Tonight I am excited to participate in the SVForum panel on Machine Learning as a Service, my first public event since joining BigML two weeks ago. In addition to touting BigML’s amazing SunBurst visualization for decision trees, I also hope to discuss broader questions about machine learning as a service. To start with, why build such a service?
For anyone who has wrestled with today’s tools, the answer is simple: machine learning is way too hard. You spend most of your time fretting over the fiddly details of your workflow rather than finding insight in your data, and you don’t get the privilege of experiencing such pain without first mastering an array of specialized technical skills. Oh, and nothing’s integrated. Need to validate your model? Cobble that together yourself. Want better visualization? Maybe there’s a package somewhere that does that. Having a bunch of letters after your name doesn’t help, either: maybe you have a better appreciation for how needless all this ML pain is, but you’re still in the same boat as everyone else.
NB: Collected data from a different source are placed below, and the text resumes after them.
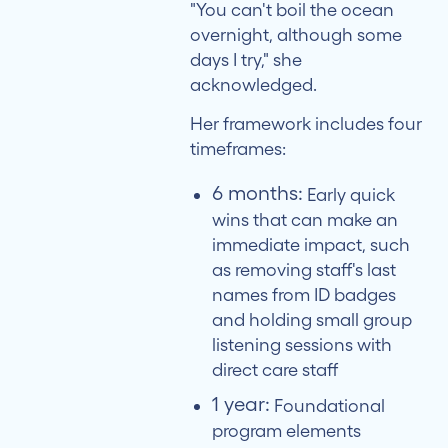
"You can't boil the ocean
overnight, although some
days I try," she
acknowledged.
Her framework includes four
timeframes:
6 months:
Early quick
wins that can make an
immediate impact, such
as removing staff's last
names from ID badges
and holding small group
listening sessions with
direct care staff
1 year:
Foundational
program elements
This is why BigML has lovingly crafted the easiest imaginable workflow for model training, evaluation and visualization. You upload your training set, select the target variable, press a button, and get a beautiful interactive visualization of a decision tree. From playing with the tree, you get new ideas for which features are useful, and BigML lets you quickly iterate new training sets to test these ideas. Once you’re happy with your inputs, we make it easy to validate your model by splitting data into training and test. And if you need predictive power for production use, you can train a random forest or bagged ensemble with a single click, then download that multi-tree model as code—again, with just one click.
Any ML task that can be automated is almost certainly boring, and therefore what can be automated, should be. Once the boring part is automated, what remains is the fun part: understanding your data, testing your ideas, and figuring out how to implement your findings.
All this automation raises another question: is it possible to make machine learning too easy? What happens when anyone can train a model? The answer, I think, is to give people the tools they need to validate their models and understand the limitations of their data. BigML already makes it easy to split data into training and test, and provides reports that use scores from the test set to evaluate the model. The next step is to bring cross-validation to the web interface (currently it is only available in the BigML API), while polishing our evaluation reports to make them simple to understand.
Another way to address this concern: just go back to using old tools for machine learning. There’s nothing easy about that!